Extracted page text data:
- - - - -

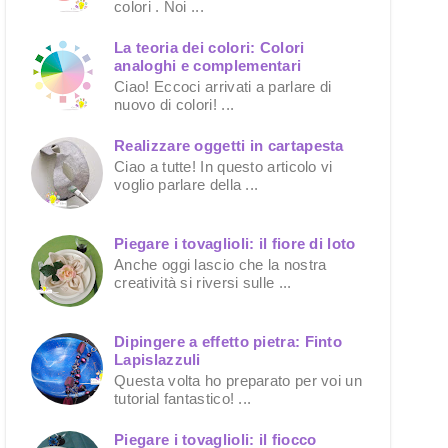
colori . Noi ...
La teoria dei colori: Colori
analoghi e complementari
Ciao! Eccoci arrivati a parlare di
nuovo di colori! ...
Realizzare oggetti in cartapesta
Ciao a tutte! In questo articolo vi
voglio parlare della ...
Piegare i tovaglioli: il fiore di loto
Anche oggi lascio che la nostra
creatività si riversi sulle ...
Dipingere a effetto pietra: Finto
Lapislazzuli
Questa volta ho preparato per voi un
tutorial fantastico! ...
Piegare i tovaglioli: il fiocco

- - - - -

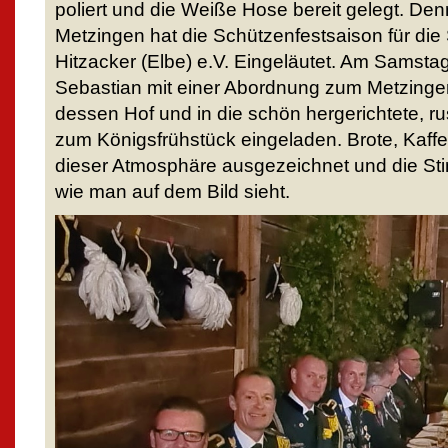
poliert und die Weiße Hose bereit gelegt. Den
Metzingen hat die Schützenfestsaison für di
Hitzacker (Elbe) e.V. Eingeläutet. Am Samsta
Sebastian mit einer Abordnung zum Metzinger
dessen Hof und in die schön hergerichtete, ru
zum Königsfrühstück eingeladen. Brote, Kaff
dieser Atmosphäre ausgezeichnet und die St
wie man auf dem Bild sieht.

- - - - -

_AIM OF THE TASK_
Copy the entries above exactly, but only from the line holding "colori . Noi ..." through the line holding "Piegare i tovaglioli: il fiocco", both included.

_SOLUTION_
colori . Noi ...
La teoria dei colori: Colori
analoghi e complementari
Ciao! Eccoci arrivati a parlare di
nuovo di colori! ...
Realizzare oggetti in cartapesta
Ciao a tutte! In questo articolo vi
voglio parlare della ...
Piegare i tovaglioli: il fiore di loto
Anche oggi lascio che la nostra
creatività si riversi sulle ...
Dipingere a effetto pietra: Finto
Lapislazzuli
Questa volta ho preparato per voi un
tutorial fantastico! ...
Piegare i tovaglioli: il fiocco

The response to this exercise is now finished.